PALERMO – I militari della compagnia Palermo San Lorenzo, nella mattinata odierna, hanno operato all’interno del quartiere Zen, eseguendo 84 perquisizioni domiciliari.
Il dispositivo messo in campo, composto da circa 70 carabinieri, ha portato all’arresto di 9 persone e al ritrovamento, in totale, di 2 pistole con matricola abrasa, numerosi proiettili, più di 2 chili di hashish ed un chilo di marijuana, oltre a 75 kg di sigarette di contrabbando.

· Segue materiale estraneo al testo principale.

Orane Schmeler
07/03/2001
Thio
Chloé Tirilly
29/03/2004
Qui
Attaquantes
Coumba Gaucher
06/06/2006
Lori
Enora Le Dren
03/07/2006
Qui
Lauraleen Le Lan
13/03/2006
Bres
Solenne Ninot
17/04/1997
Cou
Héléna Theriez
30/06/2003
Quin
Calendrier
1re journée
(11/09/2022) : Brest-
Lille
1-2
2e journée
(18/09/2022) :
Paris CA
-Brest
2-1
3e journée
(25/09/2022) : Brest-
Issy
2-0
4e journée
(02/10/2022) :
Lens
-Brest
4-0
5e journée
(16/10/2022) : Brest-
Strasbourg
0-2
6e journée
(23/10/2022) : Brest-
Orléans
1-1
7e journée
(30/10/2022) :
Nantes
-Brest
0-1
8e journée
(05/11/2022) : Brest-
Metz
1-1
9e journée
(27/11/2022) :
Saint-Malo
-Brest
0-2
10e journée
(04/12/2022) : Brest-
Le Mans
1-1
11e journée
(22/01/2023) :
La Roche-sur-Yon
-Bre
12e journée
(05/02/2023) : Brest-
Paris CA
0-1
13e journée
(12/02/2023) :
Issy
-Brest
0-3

Nello specifico, un ragazzo 26enne è stato arrestato per aver detenuto 2 pistole, entrambe con matricola abrasa, e 50 proiettili calibro 7,65. Oltre a ciò ,sempre nella disponibilità del giovane, sono stati trovati 2 secchi: l’uno conteneva 24 buste di marijuana, con all’interno già le dosi pronte per essere messe in strada, dal peso complessivo di 720 grammi; nell’altro, c’erano 3 panetti di hashish, oltre a 17 buste della medesima sostanza contenenti già le stecchette suddivise e confezionate, il tutto dal peso di un chilo e 100 grammi.
Altra abitazione, altro arresto: sempre un ragazzo che, stavolta, aveva occultato all’interno della cassaforte un chilo di hashish, suddiviso in panetti ancora da tagliare nelle varie dosi da smerciare.

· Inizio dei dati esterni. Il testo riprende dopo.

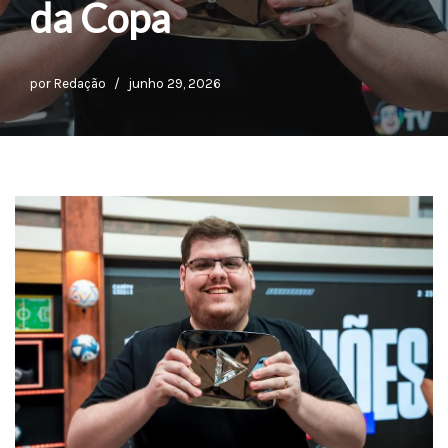
da Copa
por
Redação
junho 29, 2026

Passando al setaccio le altre case, i carabinieri hanno trovato un maxi carico di sigarette di contrabbando: in totale sono 55 i chili ritrovati all’interno di alcune valigie sparse in varie stanze dell’immobile. Ad essere responsabili sono padre, madre, figlio e rispettiva compagna. Ma, sempre nella stessa stanza dove era nascosta parte dell’intero quantitativo di sigarette ritrovato, c’erano anche 90 proiettili: 40 calibro 22 e 50 calibro 7,65.
Determinante il contributo anche dell’unità cinofila che ha preso parte all’operazione: proprio grazie al fiuto del cane, i carabinieri hanno concentrato la loro attenzione in una parete di cartongesso del bagno dove erano nascosti 3 panetti di hashish. A finire in manette marito e moglie. La perquisizione domiciliare all’interno dello stesso padiglione ha portato al ritrovamento di altri 25 chili di sigarette di contrabbando e al conseguente arresto del responsabile, un uomo.
Tutti i soggetti sono stati relegati agli arresti domiciliari in attesa del rito direttissimo, ad eccezion fatta per il ragazzo trovato con le pistole che è stato accompagnato direttamente al Pagliarelli in attesa dell’udienza di convalida.